'EasyBloom' connects gardens to web

by Richard Hart

A San Francisco company has cultivated a way for plants to report what they need and where they need to be planted.

"I've really been a self-taught gardener," says Carol Cohen of Pleasanton.

Cohen is using a new gardening tool. It is a smart flower that gathers information about the garden. She used it after she had no luck growing gardenias.

"I moved the gardenia to a better location, asked the EasyBloom if that was a good spot for it. It said, 'Yes, you should be able to grow gardenias here,' and have since had blooming gardenias from that spot."

Matt Glenn is founder of PlantSense the San Francisco company that developed the EasyBloom.

"The sensor wakes up every 15 minutes," he explains, "takes a snapshot of the world the way a plant would see the world, and then goes back to sleep.

"This is actually gathering the photoreactive radiation, or just the spectrum of light that a plant looks at. This is measuring temperature and humidity. This technology right here is the technology NASA used on the Phoenix mission, the one that discovered water on Mars recently," he says.

The sensor knows the time, the temperature and the day of the year. It knows the humidity, amount of sunlight over the last 24 hours and moisture in the soil. But, it does not know where it is.

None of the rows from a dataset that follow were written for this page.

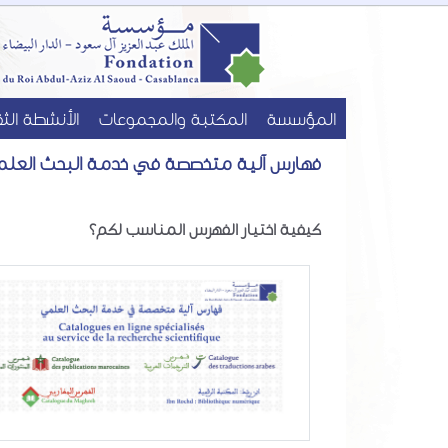
المؤسسة
المكتبة والمجموعات
الأنشطة الث
فهارس آلية متخصصة في خدمة البحث العل
كيفية اختيار الفهرس المناسب لكم؟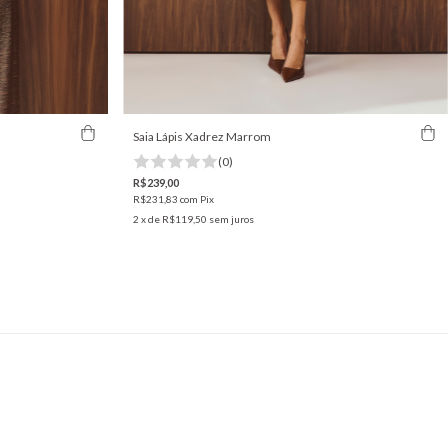
Saia Lápis Xadrez Marrom
(0)
R$239,00
R$231,83
com
Pix
2
x de
R$119,50
sem juros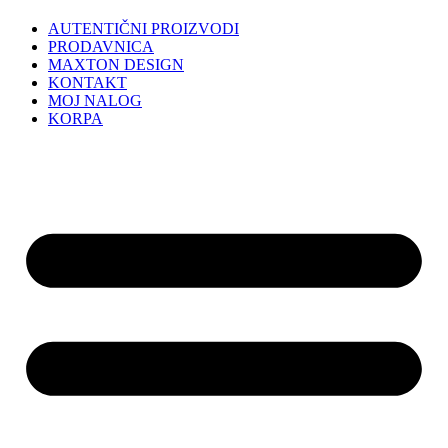
AUTENTIČNI PROIZVODI
PRODAVNICA
MAXTON DESIGN
KONTAKT
MOJ NALOG
KORPA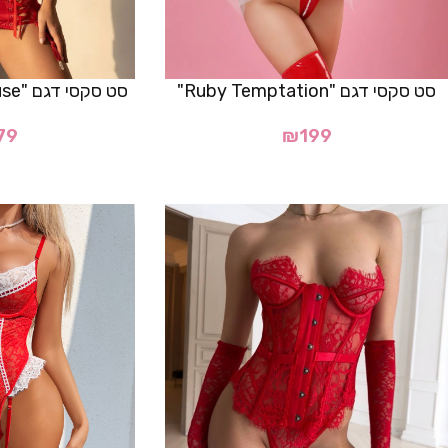
סט סקסי דגם "Ruby Temptation"
סט סקסי דגם "Scarlet Muse"- אדום
79
₪
199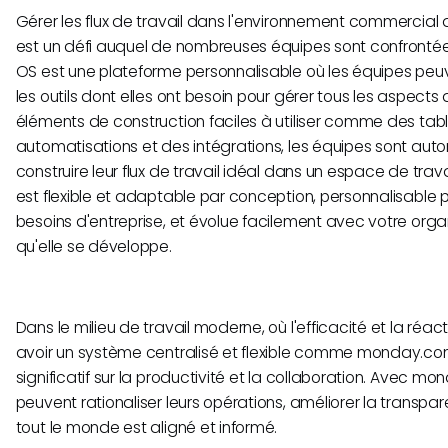
Gérer les flux de travail dans l'environnement commercial
est un défi auquel de nombreuses équipes sont confront
OS est une plateforme personnalisable où les équipes peu
les outils dont elles ont besoin pour gérer tous les aspects 
éléments de construction faciles à utiliser comme des tab
automatisations et des intégrations, les équipes sont aut
construire leur flux de travail idéal dans un espace de travai
est flexible et adaptable par conception, personnalisable 
besoins d'entreprise, et évolue facilement avec votre org
qu'elle se développe.
Dans le milieu de travail moderne, où l'efficacité et la réact
avoir un système centralisé et flexible comme monday.co
significatif sur la productivité et la collaboration. Avec m
peuvent rationaliser leurs opérations, améliorer la transpa
tout le monde est aligné et informé.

That is where the Internet comes in.

When it is plugged into a computer the device transfers information to an account on a website. It matches your postal code with databases of the weather service or seed companies, to recommend plants for that location, or care for plants already there.

Some gardeners might find this overkill. Some master gardeners may even think it is silly, but they are not the target audience.

There is no charge for using the device which costs around $50. It does not take wi-fi or GPS, yet.

Think of it as just the first planting of Web-enabled devices throughout our lives.